Италия в географическом смысле была значительно более подходящим объектом, но политическая ситуация там не отличалась стабильностью, поскольку компартия этой страны в 40-х г., пожалуй, могла обеспечить неустойчивость гипотетического тыла «демократий». По той же причине, кстати, не подходила Греция, которая к тому же располагалась слишком близко к исходным позициям потенциального противника. У американских военных не было выбора. Палец штабиста неизбежно должен был указать на карте Испанию и Португалию. Думается, по-другому и быть не могло.

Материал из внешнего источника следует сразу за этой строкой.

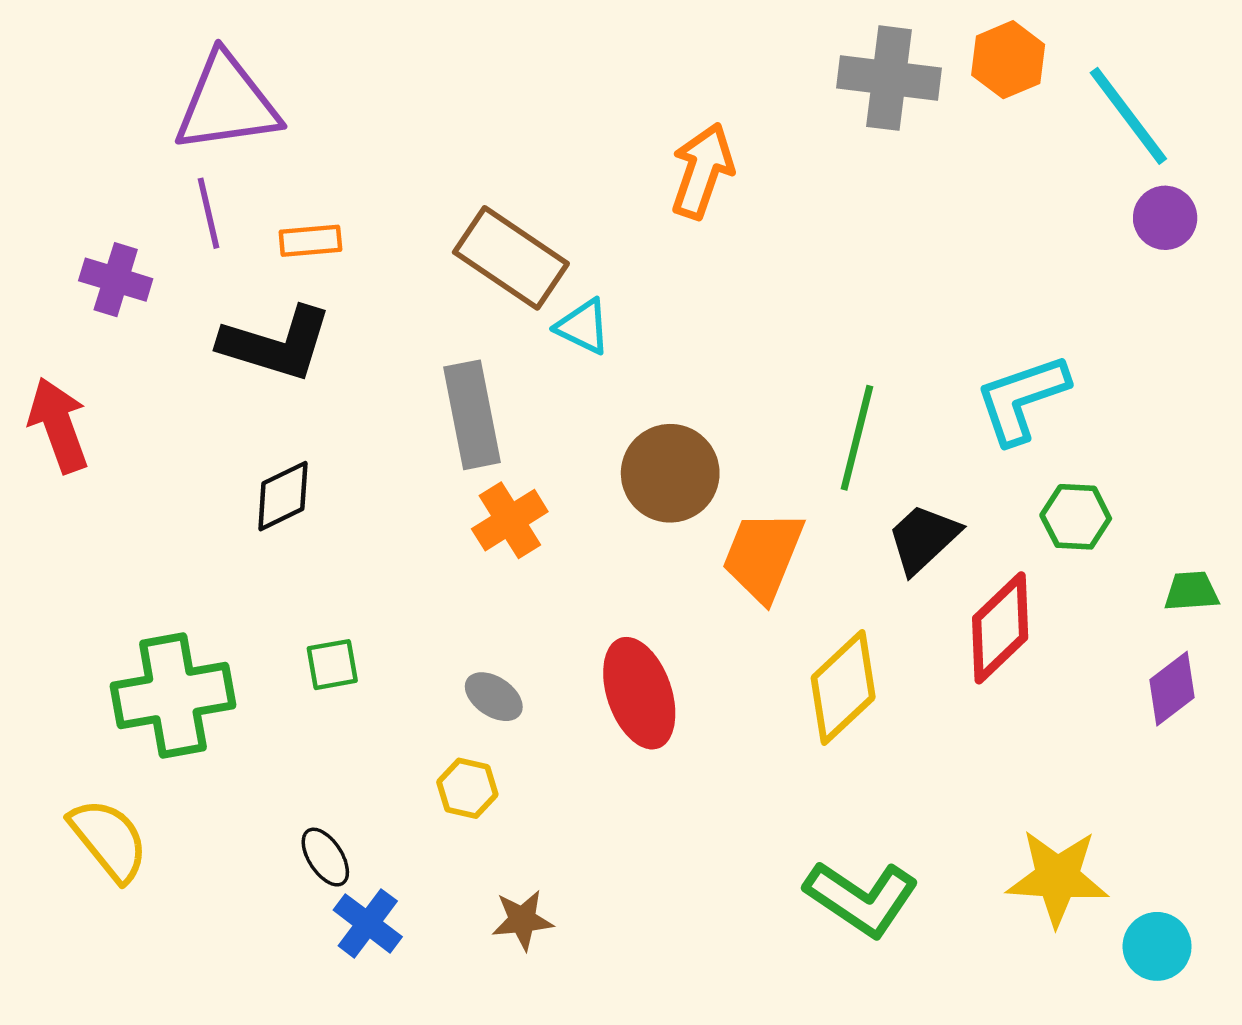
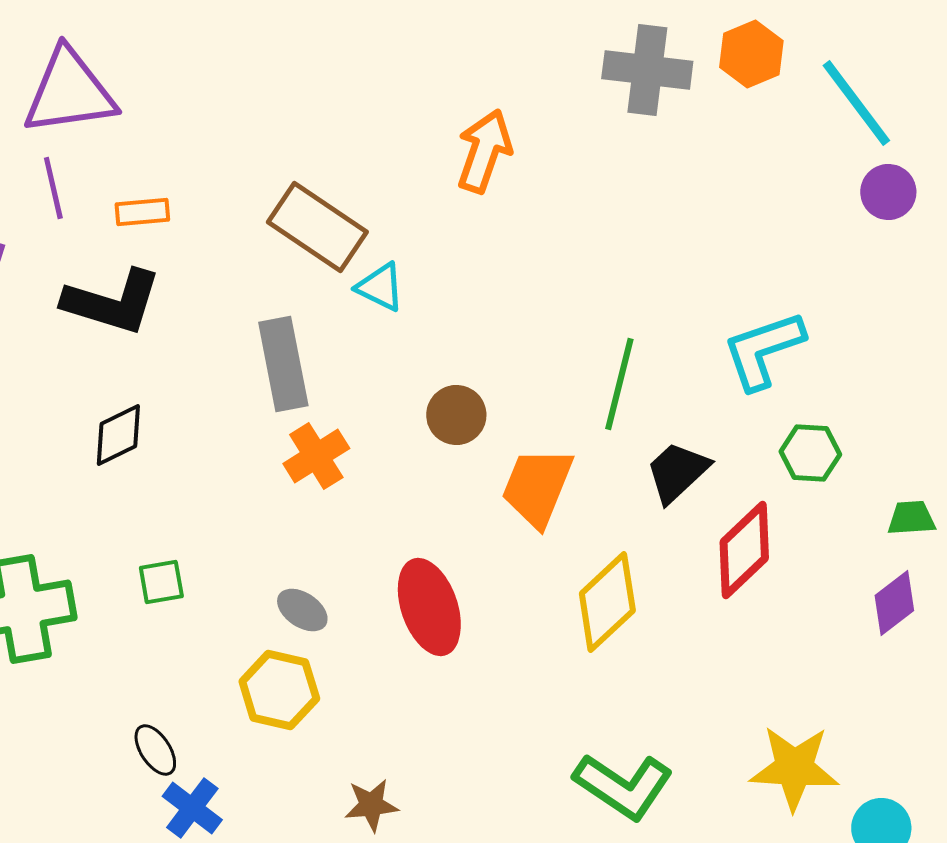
brown circle: (670, 473) -> (456, 415), size x0.7
yellow hexagon: (467, 788) -> (279, 690), size x1.5
brown star: (522, 920) -> (371, 805), moved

Но над картой любил постоять-поразмышлять и испанский генералиссимус, который был не менее способным к военному анализу, чем его заокеанские коллеги, и неизбежно должен был прийти к тому же выводу. А вывод его был прост и лаконичен: Испания и он сам очень скоро понадобятся одной из сверхдержав. Всегда мысливший военными категориями, он знал, что в выборе союзников щепетильность должна уступить место точному расчету стратегических выгод. Сомнений у него не было. На весах, взвешивающих его политические возможности в качестве правителя, географические возможности Испании и подчеркнутый антикоммунизм ее элиты, — эти качества легко перетянут отдельные одиозные для демократий черты режима.
Однако понимание тонкостей психологии лидеров противостоящих военнополитических блоков, готовых ради стратегических приобретений дружить хоть с фашистами, хоть с князьками-людоедами, хоть с «чертями лысыми», не помешало Франко подумать о возможных шагах навстречу будущим союзникам, заключавшихся в придании его режиму возможно большего благообразия.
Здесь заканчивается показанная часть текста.